I should have known; I mean, I did know. But I didn’t believe it. I think the feeling is so much more common than anyone thinks. I think the focus is “lose weight! lose weight now! lose weight fast!” but no one ever, ever talks about what happens once you’ve lost the weight. You’ve spent so much time being fat, trying to not be fat any more, you never had a chance to really think about what it meant to be skinny. You’ve spent your whole life with a fat-person identity, and then you’re left as a skinny person and no idea how to reconcile the two parts of your life. You’re supposed to forget all about the person you were, and just be happy and thankful.

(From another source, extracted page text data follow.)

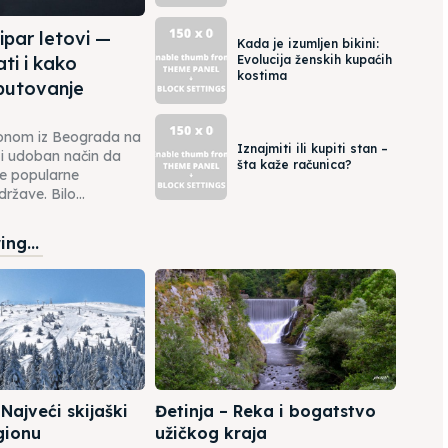
par letovi —
Kada je izumljen bikini:
ti i kako
Evolucija ženskih kupaćih
kostima
 putovanje
ionom iz Beograda na
Iznajmiti ili kupiti stan –
 i udoban način da
šta kaže računica?
ve popularne
ržave. Bilo...
ng...
Najveći skijaški
Đetinja – Reka i bogatstvo
gionu
užičkog kraja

I’m not asking for pity and compassion and tiny golden tears rolling down the struts of your tiny golden violin. What I am trying to say is, yes, I am glad to not be fat, to not have to deal with all the physical and emotional realities attached to being fat, because it is truly hard. But being faced with the blunt, raw psychological reality that I’ve still got problems to work on—that losing weight was just the beginning, and never was anything but that—is more disheartening than you can imagine.
I don’t regret getting weight loss surgery, I don’t. I can’t. But I do wish I had been a stronger person. A braver person. Someone who could learn to love her body and say fuck the haters and work fiercely and tirelessly and bravely to change a hateful, prejudiced world and promote self-love and positive body image and health at every size. But I ducked out the back door instead.